Serialize LRANGE straight from the store, instead of building the full reply Value first.
Operability
Capacity and sync metrics. Six series are exported today, all traffic. Nothing reports memory use, key count, eviction rate, replication lag, or outbox depth — so an operator cannot answer "am I near the cap?" or "is my replica behind?" from a dashboard. See Operations.
Make the compiled-in limits configurable. The 10 000-write outbox, 64 live queries per connection, and eviction's fixed 10-key sample are all constants. Redis exposes maxmemory-samples for the same reason: the right value is workload-dependent.
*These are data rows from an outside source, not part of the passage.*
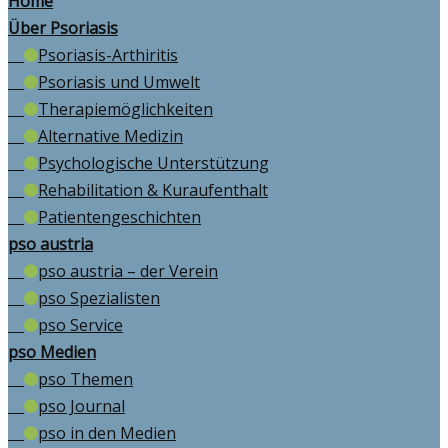
Home
Über Psoriasis
Psoriasis-Arthiritis
Psoriasis und Umwelt
Therapiemöglichkeiten
Alternative Medizin
Psychologische Unterstützung
Rehabilitation & Kuraufenthalt
Patientengeschichten
pso austria
pso austria – der Verein
pso Spezialisten
pso Service
pso Medien
pso Themen
pso Journal
pso in den Medien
Bound rate-limiter memory. The limiter stores one timestamp per attempt, so RLSET key 100000 3600 holds 100 000 u64s — roughly 800 KB for a single key. The cost-weighted rework in #9 is the natural moment to move to bucketed counts.
Security
Warn on sync tokens minted without an expiry. Expiry is optional in the token payload, so a token issued without one is valid forever. Refusing to mint it — or at minimum logging loudly — would match how half-configured TLS is now handled.
Per-command ACLs and an audit log. Both are named as gaps in the threat model: authentication on the RESP port is all-or-nothing, and there is no record of who read or wrote what. Neither is interesting engineering; both are procurement checkboxes worth building when someone actually asks.
Ongoing: drop-in credibility
Not features, but continuous work that keeps "any Redis client works today" honest:
- Binary-safe WebSocket values — values over WS are currently UTF-8 (lossy for raw bytes); binary frames would make the two transports equivalent.
- RESP3 — push protocol support on the TCP port.
- Command coverage — closing gaps in the supported command set as real workloads surface them (see Commands).